9. I've never yet seen an "alternative" style of quotation used to good effect. If the words are to stay inside a singe character's mind, use italics; if the words are communicated, use quotation marks. No exceptions, not even for telepathy. The reader will never be confused if you write the surrounding text correctly.

8. In the age of spell-checkers and online dictionaries, there is no excuse for incorekt spelig. Por spelig can roon a poynt fastr then enny uthr missteak yul evur maek, unles yur poynt is abut por spelig. If yu dunt no how to spel a wrd, luk it up. Peeryud.

7. You can control pace without wasting adverbs and adjectives: Pace is controlled by choice of sentence, not choice of words. If you spend a dozen sentences carefully detailing an immaculately-kept lawn in front of a house the protagonist is about to enter, that radically alters the pace compared to spending one sentence or even just calling it "an immaculately-kept lawn." Stephen King is absolutely right about this: Don't add in any adverb that isn't required for the sentence to have meaning.

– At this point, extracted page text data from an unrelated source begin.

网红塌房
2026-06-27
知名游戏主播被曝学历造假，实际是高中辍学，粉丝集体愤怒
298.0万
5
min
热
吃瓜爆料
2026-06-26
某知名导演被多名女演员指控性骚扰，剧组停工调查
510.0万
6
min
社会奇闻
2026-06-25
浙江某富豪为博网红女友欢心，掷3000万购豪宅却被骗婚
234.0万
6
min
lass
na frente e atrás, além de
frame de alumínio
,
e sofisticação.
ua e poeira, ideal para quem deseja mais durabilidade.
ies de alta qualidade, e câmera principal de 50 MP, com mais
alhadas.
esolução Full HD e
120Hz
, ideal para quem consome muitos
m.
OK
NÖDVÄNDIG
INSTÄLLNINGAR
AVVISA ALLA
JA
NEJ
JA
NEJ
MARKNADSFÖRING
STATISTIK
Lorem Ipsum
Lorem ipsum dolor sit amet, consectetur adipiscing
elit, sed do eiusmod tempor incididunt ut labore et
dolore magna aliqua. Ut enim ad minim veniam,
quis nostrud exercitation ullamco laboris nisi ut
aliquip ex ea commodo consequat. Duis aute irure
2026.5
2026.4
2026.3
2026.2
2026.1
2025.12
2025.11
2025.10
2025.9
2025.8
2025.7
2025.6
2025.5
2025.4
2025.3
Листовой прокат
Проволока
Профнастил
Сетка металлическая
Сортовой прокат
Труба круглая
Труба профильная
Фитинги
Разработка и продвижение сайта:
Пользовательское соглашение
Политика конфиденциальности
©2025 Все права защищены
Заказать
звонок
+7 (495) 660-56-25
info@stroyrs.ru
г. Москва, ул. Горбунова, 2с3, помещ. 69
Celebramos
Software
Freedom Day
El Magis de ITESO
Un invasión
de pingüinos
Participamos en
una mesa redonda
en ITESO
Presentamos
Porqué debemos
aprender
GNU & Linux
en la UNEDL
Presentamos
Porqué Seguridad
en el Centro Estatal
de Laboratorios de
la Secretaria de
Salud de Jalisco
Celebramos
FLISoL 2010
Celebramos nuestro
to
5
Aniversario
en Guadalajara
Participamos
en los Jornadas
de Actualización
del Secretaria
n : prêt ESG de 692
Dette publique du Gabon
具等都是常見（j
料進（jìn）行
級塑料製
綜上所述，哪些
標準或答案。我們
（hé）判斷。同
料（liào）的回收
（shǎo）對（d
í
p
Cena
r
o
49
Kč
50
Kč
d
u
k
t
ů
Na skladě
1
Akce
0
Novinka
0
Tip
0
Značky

6. I've seen that done, and it's usually tacky, gaudy, or simply incomprehensible. If you must name a character whose name is unpronounceable, have your characters mentally assign a name to him and use that: Start with "The tall green alien said" and "The short red alien said" and you can soon jump to "Green said" and "Red said." No unpronounceable symbols are necessary. The-now-known-as-Prince-artist-who-was-formerly-not-known-as-Prince had as a name an unpronounceable symbol, and every newspaper, magazine article, and web page continued to refer to him via a pronounceable phrase instead: "The artist formerly known as Prince." Human beings don't grok symbols, so don't use them if you can avoid doing so.

5. A good writer can, but you shouldn't forget Sturgeon's Law, spoken about the act of writing itself: 95% of everything is crap. If you aren't damn sure that your writing will cross that threshold of 95% crappiness, stick to subject matters you know will at least have a chance of reaching that top 5%: Otherwise, your readers are likely to just say "nice try" and move onto something else.

4. Actually, according to U.S. copyright law, fanfiction is illegal, with or without profit, but few copyright holders want to prosecute dirt-poor students, who, by and large, are the authors of it. But more than that, fanfiction and character-borrowing are usually crutches used by poor writers to cover for a lack of imagination: Try telling your own story and you'll often find you can create characters just as unique as those you've stolen.

3. I've never yet seen the use of multiple typefaces to be anything but a hideous distraction. When you paint a car, you paint it one color: Anything more than that looks terrible to everyone except the car's painter. Put your personality and creativity into the details of the words, the shape of the story, and you won't need font changes to spice up your writing.

Whether the medium is a newspaper column, a book, or a computer screen, the basic rules of good writing always apply: Keep it simple, make it interesting, and stick to standard English. Writing is like painting, and your words are your paint: You don't need to have 3-D effects and glue and glitter and gimmicks to produce the Mona Lisa, and you don't need weird fonts and quotation methods and stylings to produce Shakespeare.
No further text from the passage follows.